A Framework for Parallelizing OWL Classification in Description Logic Reasoners

In this paper we report on a black-box approach to parallelize existing description logic (DL) reasoners for the Web Ontology Language (OWL). We focus on OWL ontology classification, which is an important inference service and supported by every major OWL/DL reasoner. We propose a flexible parallel framework which can be applied to existing OWL reasoners in order to speed up their classification process. In order to test its performance, we evaluated our framework by parallelizing major OWL reasoners for concept classification. In comparison to the selected black-box reasoner our results demonstrate that the wall clock time of ontology classification can be improved by one order of magnitude for most real-world ontologies.

Learning the Right Expansion-ordering Heuristics for Satisfiability Testing in OWL Reasoners

Web Ontology Language (OWL) reasoners are used to infer new logical relations from ontologies. While inferring new facts, these reasoners can be further optimized, e.g., by properly ordering disjuncts in disjunction expressions of ontologies for satisfiability testing of concepts. Different expansion-ordering heuristics have been developed for this purpose. The built-in heuristics in these reasoners determine the order for branches in search trees while each heuristic choice causes different effects for various ontologies depending on the ontologies' syntactic structure and probably other features as well. A learning-based approach that takes into account the features aims to select an appropriate expansion-ordering heuristic for each ontology. The proper choice is expected to accelerate the reasoning process for the reasoners. In this paper, the effect of our methodology is investigated on a well-known reasoner that is JFact. Our experiments show the average speedup by a factor of one to two orders of magnitude for satisfiability testing after applying learning methodology for selecting the right expansion-ordering heuristics.

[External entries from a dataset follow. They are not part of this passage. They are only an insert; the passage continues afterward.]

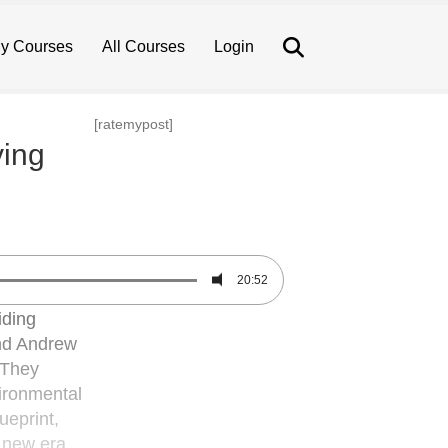
Search
y Courses
All Courses
Login
[ratemypost]
ving
20:52
iding
and Andrew
 They
vironmental
ueprint,
a new era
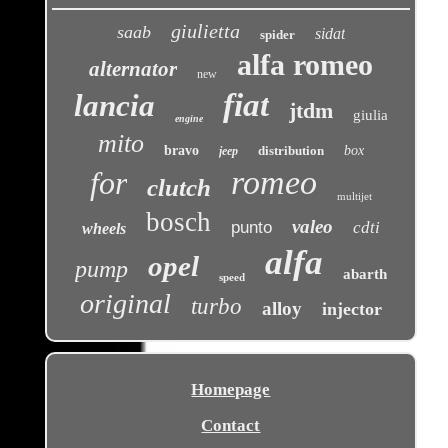
giulietta
saab
sidat
spider
alfa romeo
alternator
new
fiat
lancia
jtdm
giulia
engine
mito
bravo
distribution
box
jeep
romeo
for
clutch
multijet
bosch
valeo
punto
cdti
wheels
alfa
opel
pump
abarth
speed
original
turbo
alloy
injector
Homepage
Contact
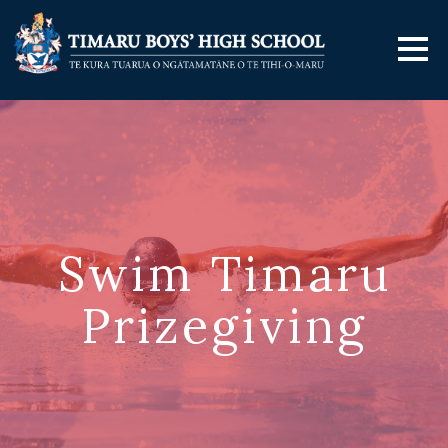
Swim Timaru
Prizegiving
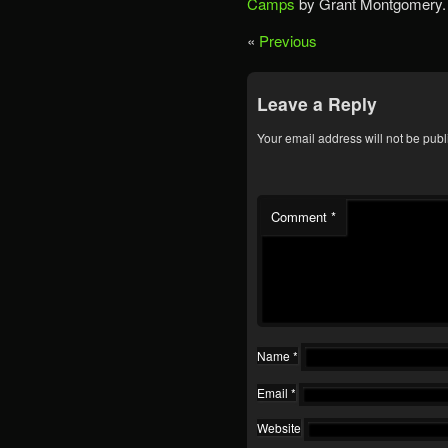
Camps
by Grant Montgomery.
«
Previous
Leave a Reply
Your email address will not be publ
Comment
*
Name
*
Email
*
Website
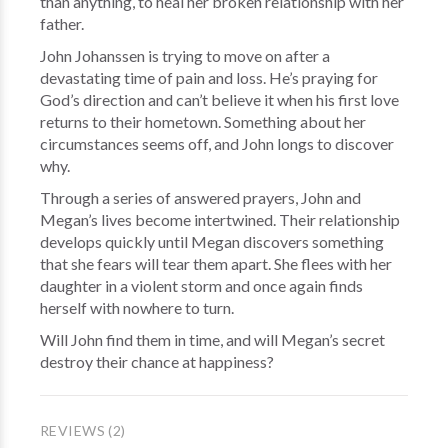
than anything, to heal her broken relationship with her
father.
John Johanssen is trying to move on after a
devastating time of pain and loss. He’s praying for
God’s direction and can’t believe it when his first love
returns to their hometown. Something about her
circumstances seems off, and John longs to discover
why.
Through a series of answered prayers, John and
Megan’s lives become intertwined. Their relationship
develops quickly until Megan discovers something
that she fears will tear them apart. She flees with her
daughter in a violent storm and once again finds
herself with nowhere to turn.
Will John find them in time, and will Megan’s secret
destroy their chance at happiness?
REVIEWS (2)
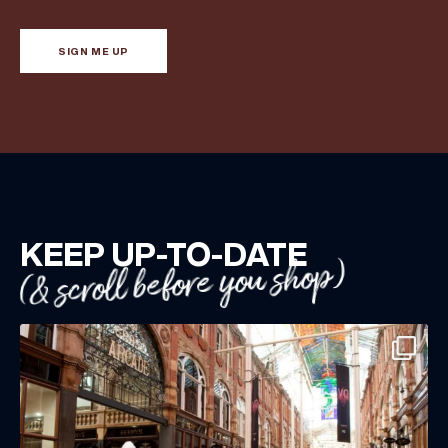
SIGN ME UP
KEEP UP-TO-DATE
(& scroll before you shop)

Optimizing Heuristics for Tableau-based OWL Reasoners

Optimization techniques play a significant role in improving description logic reasoners covering the Web Ontology Language (OWL). These techniques are essential to speed up these reasoners. Many of the optimization techniques are based on heuristic choices. Optimal heuristic selection makes these techniques more effective. The FaCT++ OWL reasoner and its Java version JFact implement an optimization technique called ToDo list which is a substitute for a traditional top-down approach in tableau-based reasoners. The ToDo list mechanism allows one to arrange the order of applying different rules by giving each a priority. Compared to a top-down approach, the ToDo list technique has a better control over the application of expansion rules. Learning the proper heuristic order for applying rules in ToDo lis} will have a great impact on reasoning speed. We use a binary SVM technique to build our learning model. The model can help to choose ontology-specific order sets to speed up OWL reasoning. On average, our learning approach tested with 40 selected ontologies achieves a speedup of two orders of magnitude when compared to the worst rule ordering choice.

Handling Nominals and Inverse Roles using Algebraic Reasoning

This paper presents a novel SHOI tableau calculus which incorporates algebraic reasoning for deciding ontology consistency. Numerical restrictions imposed by nominals, existential and universal restrictions are encoded into a set of linear inequalities. Column generation and branch-and-price algorithms are used to solve these inequalities. Our preliminary experiments indicate that this calculus performs better on SHOI ontologies than standard tableau methods.

Managing Requirement Volatility in an Ontology-Driven Clinical LIMS Using Category Theory. International Journal of Telemedicine and Applications

Requirement volatility is an issue in software engineering in general, and in Web-based clinical applications in particular, which often originates from an incomplete knowledge of the domain of interest. With advances in the health science, many features and functionalities need to be added to, or removed from, existing software applications in the biomedical domain. At the same time, the increasing complexity of biomedical systems makes them more difficult to understand, and consequently it is more difficult to define their requirements, which contributes considerably to their volatility. In this paper, we present a novel agent-based approach for analyzing and managing volatile and dynamic requirements in an ontology-driven laboratory information management system (LIMS) designed for Web-based case reporting in medical mycology. The proposed framework is empowered with ontologies and formalized using category theory to provide a deep and common understanding of the functional and nonfunctional requirement hierarchies and their interrelations, and to trace the effects of a change on the conceptual framework.